Тенистая улица кончалась, и лимузин ехал через ярко освещенные кварталы делового центра. Кит сразу же узнала трехэтажное кирпичное здание отеля.
– Вот и наш «Джером», – как бы про себя тихо промолвила она. – Трудно поверить, что он был построен еще в те времена, когда в Чикаго лишь рождалась идея строительства многоэтажных домов, эдаких невысоких небоскребов, как о них говорили.
– Ты бывала в нем после полной его реконструкции? – спросил Джон, гася сигарету в пепельнице.
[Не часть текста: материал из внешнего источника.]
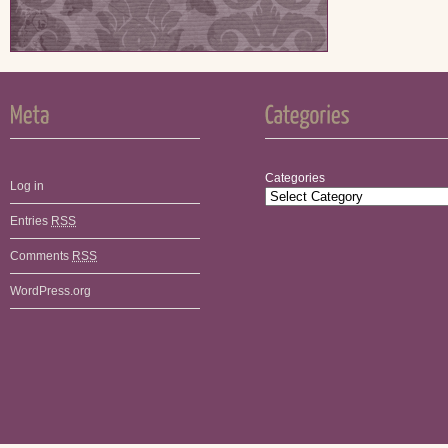
Categories
Log in
Entries
RSS
Comments
RSS
WordPress.org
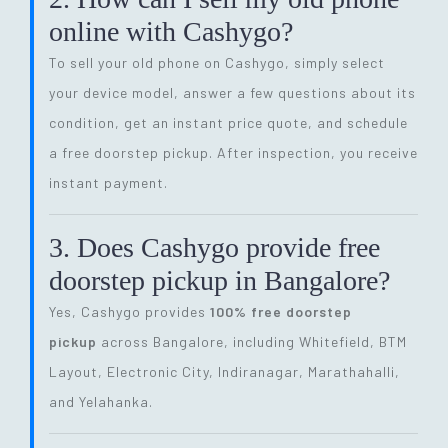
online with Cashygo?
To sell your old phone on Cashygo, simply select
your device model, answer a few questions about its
condition, get an instant price quote, and schedule
a free doorstep pickup. After inspection, you receive
instant payment.
3. Does Cashygo provide free
doorstep pickup in Bangalore?
Yes, Cashygo provides
100% free doorstep
pickup
across Bangalore, including Whitefield, BTM
Layout, Electronic City, Indiranagar, Marathahalli,
and Yelahanka.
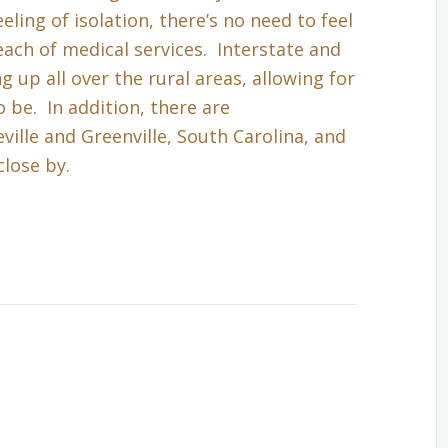
eling of isolation, there’s no need to feel
each of medical services. Interstate and
up all over the rural areas, allowing for
 be. In addition, there are
ille and Greenville, South Carolina, and
close by.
– Однажды. Мы с отцом как-то обедали в Серебряном зале. Это было спустя год после того, как отель вновь открылся. Знаешь, Джон, здесь бывал Гарри Купер. Он любил, говорят, сидеть на скамейке перед отелем и глазеть на местных девушек.
– Гарри Купер? – скептически фыркнула Пола.
Кит кивнула.
– В сороковых и пятидесятых сюда приезжало немало голливудских звезд. Существует легенда о том, как Хеди Ламар просиживала все вечера в баре отеля «Джером», а Дюк Эллингтон затеял тяжбу из-за участка на рудниках, якобы принадлежавшего ему. В отеле «Джером» останавливалась Норма Шиллер, и я сама видела фотографию Ланы Тернер с тогдашним ее мужем Лексом Баркером, обедающих у «Джерома». – Кит озорно улыбнулась и добавила: – Конечно же, Лана была в одном из своих знаменитых свитеров. – Улыбка все еще блуждала на ее губах, когда она, задумавшись, продолжила: – Отец рассказывал, что после того, как здесь построили бассейн, во время вечеринок и банкетов гости нередко развлекались тем, что прыгали в него – в одежде или без оной. Это было задолго до того, как семейство Кеннеди ввело на это моду.
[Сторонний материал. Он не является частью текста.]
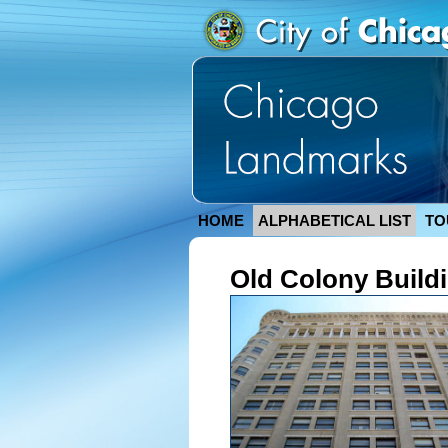
HOME
ALPHABETICAL LIST
TO
Old Colony Build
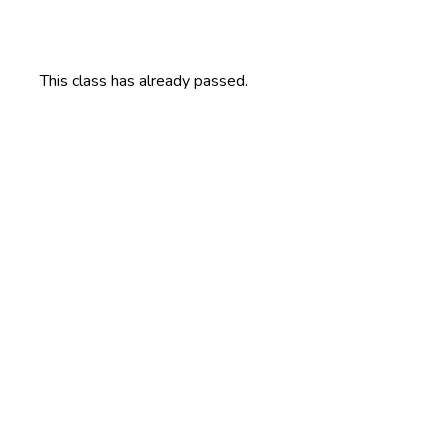
This class has already passed.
– И ты тоже прыгала? – ехидно справился Джон, бросив на Кит хитрый взгляд.
– Все это было еще до меня, – с обезоруживающей улыбкой ответила Кит.
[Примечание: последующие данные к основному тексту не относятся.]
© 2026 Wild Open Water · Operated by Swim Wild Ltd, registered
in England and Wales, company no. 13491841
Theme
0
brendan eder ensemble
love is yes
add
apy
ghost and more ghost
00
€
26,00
– Расскажи, каким «Джером» запомнился тебе в детстве, – поинтересовался Чип, в котором пробудился интерес писателя.
– Он был мало похож на нынешний. После второй мировой войны кирпичный фасад был выкрашен белой краской, наличники сделаны голубыми. Мы называли его домом с голубыми бровями, – вспомнила Кит. – Он был тогда невзрачен на вид, сильно обветшал. Постоянно кто-то требовал снести его за ненадобностью. И тем не менее бар в «Джероме» пользовался неизменной популярностью у лыжников и туристов. Не посетить его, побывав в Аспене, казалось невозможным. Особенно его главный зал со стойкой. Был здесь еще особый, совсем небольшой зал для дам. Правда, туда заходить дамам не рекомендовалось общественным мнением, но многие все же отваживались.
– Это что еще за затея? – нахмурившись, полюбопытствовал Чип, поправляя очки.
– Еще в 1860-х к отелю был пристроен небольшой зал, куда разрешалось заходить дамам, не имевшим кавалеров, выпить чашечку чая или что-нибудь покрепче...
– Как демократично, – съязвила Пола.
– По тем временам – да, – серьезно пояснила Кит и посмотрела на красивое старинное здание отеля, к которому они подъезжали. – Все время ходили разговоры, что его вот-вот снесут. Я рада, что этого не случилось.
Кирпич, очищенный от ненужной штукатурки, приобрел свой благородный терракотовый цвет. Дом, гордо возвышающийся на перекрестке Главной улицы и улицы Милл, был своеобразным символом славного прошлого Аспена, как, впрочем, и многообещающего будущего.
К подъезду отеля то и дело подкатывали не только «мерседесы» и роскошные лимузины многих других марок, но и вездеходы местных состоятельных фермеров. Благотворительный бал привлек самую разношерстную публику. Когда их лимузин пристроился к длинному ряду машин, Кит снова представила себе прошлое отеля, пик его славы. После того, как в нем появились лифт, горячая вода и отличная французская кухня, отель пережил свое новое рождение. Богачи из восточных штатов, новоиспеченные железнодорожные магнаты, серебряные короли, европейская знать подкатывали к его подъезду в каретах и колясках. Толпы зевак ждали на тротуарах, чтобы поглазеть на гостей во фраках и цилиндрах и на дам в кринолинах с обнаженными плечами.